*** Block opens ***

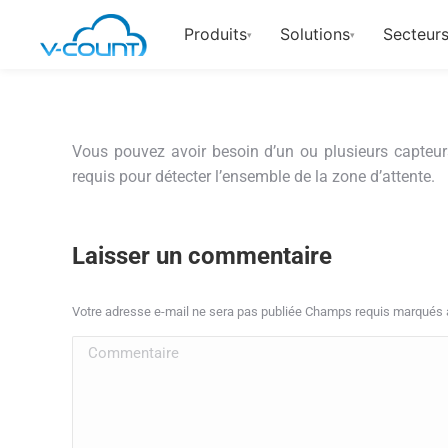
Produits
Solutions
Secteurs
▾
▾
Vous pouvez avoir besoin d’un ou plusieurs capteurs
requis pour détecter l’ensemble de la zone d’attente.
Laisser un commentaire
Votre adresse e-mail ne sera pas publiée Champs requis marqués
Commentaire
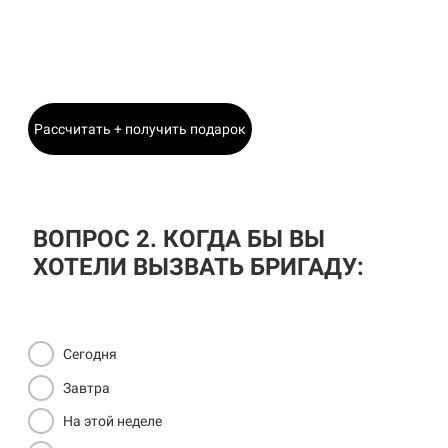
Станислав
Главный Инженер
Рассчитать + получить подарок
ВОПРОС 2. КОГДА БЫ ВЫ
ХОТЕЛИ ВЫЗВАТЬ БРИГАДУ:
Сегодня
Завтра
На этой неделе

*** Block closes ***

PROBLEM »
Restate the listing word for word. Pictures do not belong in the copy.

OUTPUT OF THE TASK »
Produits
Solutions
Secteurs
▾
▾
Vous pouvez avoir besoin d’un ou plusieurs capteurs
requis pour détecter l’ensemble de la zone d’attente.
Laisser un commentaire
Votre adresse e-mail ne sera pas publiée Champs requis marqués
Commentaire
Станислав
Главный Инженер
Рассчитать + получить подарок
ВОПРОС 2. КОГДА БЫ ВЫ
ХОТЕЛИ ВЫЗВАТЬ БРИГАДУ:
Сегодня
Завтра
На этой неделе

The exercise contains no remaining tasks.